Since 2004, Minnesota has been an official member of the U.S. Forest Service's Spongy Moth Slow the Spread (STS) program. This program finances a regional effort to control the spread of the spongy moth through trapping and treatment. It involves collaboration between state and federal government to reduce new areas of infestation. Survey methods, data collection, and reporting have all been standardized so that treatments are most effective.
As a part of the STS program, states located along the leading edge of the spongy moth population have implemented a regional strategy to minimize the rate at which spongy moth spreads into uninfested areas. As a direct result of their actions, the national spread rate has been dramatically reduced by more than 70% from the historical level of 13 miles per year to 3 miles per year. The benefits from the national strategy are experienced by the nation as a whole as well as individuals. They are:
- Reduction of spread of this destructive pest to 3 miles per year, preventing the infestation of more than 150 million acres over the next 20 years.
- Protection of extensive urban and wild land hardwood forests in the south and upper Midwest.
- Environmental protection through the use of spongy moth-specific treatment tactics.
- Partnerships to promote well-coordinated, region-wide actions based on biological need.

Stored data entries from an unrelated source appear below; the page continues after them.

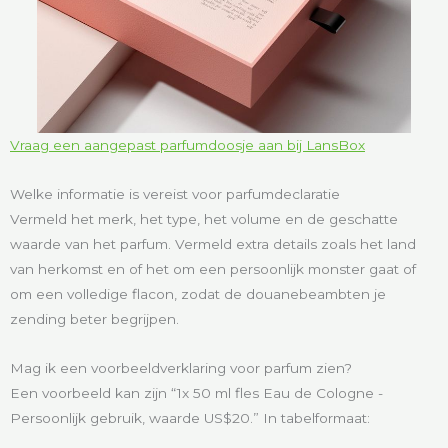
Vraag een aangepast parfumdoosje aan bij LansBox
Welke informatie is vereist voor parfumdeclaratie
Vermeld het merk, het type, het volume en de geschatte
waarde van het parfum. Vermeld extra details zoals het land
van herkomst en of het om een persoonlijk monster gaat of
om een volledige flacon, zodat de douanebeambten je
zending beter begrijpen.
Mag ik een voorbeeldverklaring voor parfum zien?
Een voorbeeld kan zijn “1x 50 ml fles Eau de Cologne -
Persoonlijk gebruik, waarde US$20.” In tabelformaat:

An economic study commissioned by the STS Foundation and conducted in 2008 by Dr. Erin Sills of North Carolina State University revisited the costs and benefits of the STS program through adjustments to a similar study completed in 1990. The objectives of the study were to compare the costs of operating the program to the benefits received by residents and businesses affected by the spongy moth. Dr. Sills concludes:
Considering household willingness to pay to avoid all impacts of spongy moth (including impacts on developed recreation, and the impacts of nuisance and defoliation in yards, neighborhoods, and local parks in defoliated zones), the benefits are estimated to be three times as high as the costs of operating the program.
The three national strategies - eradication, STS, and suppression - support management needs by expanding the management options available to state cooperators. The population models and treatments most commonly used within these programs are among a number of management options utilized in Minnesota.